Task brief: Copy, from the entries below, each line in which the string "berkeley" appears.

(Information given)

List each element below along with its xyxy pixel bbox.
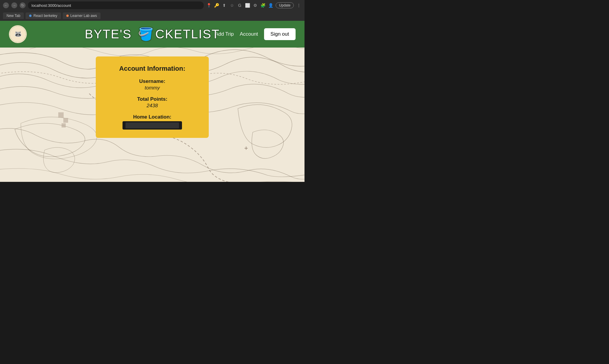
map-square-1	[58, 112, 64, 118]
puzzle-icon[interactable]: 🧩	[260, 3, 266, 8]
tab-react[interactable]: React berkeley	[26, 12, 61, 19]
tab-learner-dot	[66, 15, 69, 17]
header: 🦝 BYTE'S 🪣 CKETLIST Add Trip Account Sig…	[0, 21, 304, 48]
location-redacted	[123, 121, 182, 130]
account-card: Account Information: Username: tommy Tot…	[96, 56, 209, 138]
points-value: 2438	[111, 103, 194, 109]
site-title-part2: CKETLIST	[155, 28, 220, 40]
app: 🦝 BYTE'S 🪣 CKETLIST Add Trip Account Sig…	[0, 21, 304, 182]
reload-button[interactable]: ↻	[20, 2, 26, 8]
username-label: Username:	[111, 78, 194, 84]
bookmark-icon[interactable]: ☆	[229, 3, 235, 8]
browser-chrome: ← → ↻ 📍 🔑 ⬆ ☆ G ⬜ ⚙ 🧩 👤 Update ⋮ New Tab…	[0, 0, 304, 21]
sign-out-button[interactable]: Sign out	[264, 28, 296, 40]
card-title: Account Information:	[111, 65, 194, 73]
tab-react-dot	[29, 15, 32, 17]
profile-icon[interactable]: 👤	[268, 3, 273, 8]
address-bar[interactable]	[28, 1, 204, 9]
share-icon[interactable]: ⬆	[222, 3, 227, 8]
extension2-icon[interactable]: ⬜	[245, 3, 250, 8]
map-container: + Account Information: Username: tommy T…	[0, 48, 304, 182]
username-value: tommy	[111, 85, 194, 91]
location-label: Home Location:	[111, 114, 194, 120]
map-square-3	[62, 123, 66, 127]
browser-tabs: New Tab React berkeley Learner Lab aws	[0, 11, 304, 21]
logo[interactable]: 🦝	[9, 25, 27, 43]
site-title-bucket: 🪣	[138, 28, 154, 40]
tab-new[interactable]: New Tab	[3, 12, 24, 19]
tab-react-label: React berkeley	[33, 14, 57, 18]
account-link[interactable]: Account	[240, 31, 258, 37]
site-title: BYTE'S 🪣 CKETLIST	[85, 28, 220, 40]
logo-inner: 🦝	[10, 26, 26, 42]
nav-links: Add Trip Account Sign out	[215, 28, 296, 40]
key-icon[interactable]: 🔑	[214, 3, 219, 8]
browser-icons: 📍 🔑 ⬆ ☆ G ⬜ ⚙ 🧩 👤 Update ⋮	[206, 2, 302, 8]
menu-icon[interactable]: ⋮	[296, 3, 302, 8]
tab-new-label: New Tab	[7, 14, 20, 18]
tab-learner-label: Learner Lab aws	[70, 14, 97, 18]
browser-top-bar: ← → ↻ 📍 🔑 ⬆ ☆ G ⬜ ⚙ 🧩 👤 Update ⋮	[0, 0, 304, 11]
map-square-2	[63, 118, 68, 123]
extension1-icon[interactable]: G	[237, 3, 242, 8]
location-icon[interactable]: 📍	[206, 3, 211, 8]
back-button[interactable]: ←	[3, 2, 9, 8]
tab-learner[interactable]: Learner Lab aws	[63, 12, 101, 19]
site-title-part1: BYTE'S	[85, 28, 132, 40]
settings-icon[interactable]: ⚙	[252, 3, 258, 8]
update-button[interactable]: Update	[276, 2, 294, 8]
forward-button[interactable]: →	[11, 2, 17, 8]
map-plus-marker: +	[244, 144, 248, 152]
points-label: Total Points:	[111, 96, 194, 102]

(End Information given)

Task output:
tab-react[interactable]: React berkeley	[26, 12, 61, 19]
browser-tabs: New Tab React berkeley Learner Lab aws	[0, 11, 304, 21]
tab-react-label: React berkeley	[33, 14, 57, 18]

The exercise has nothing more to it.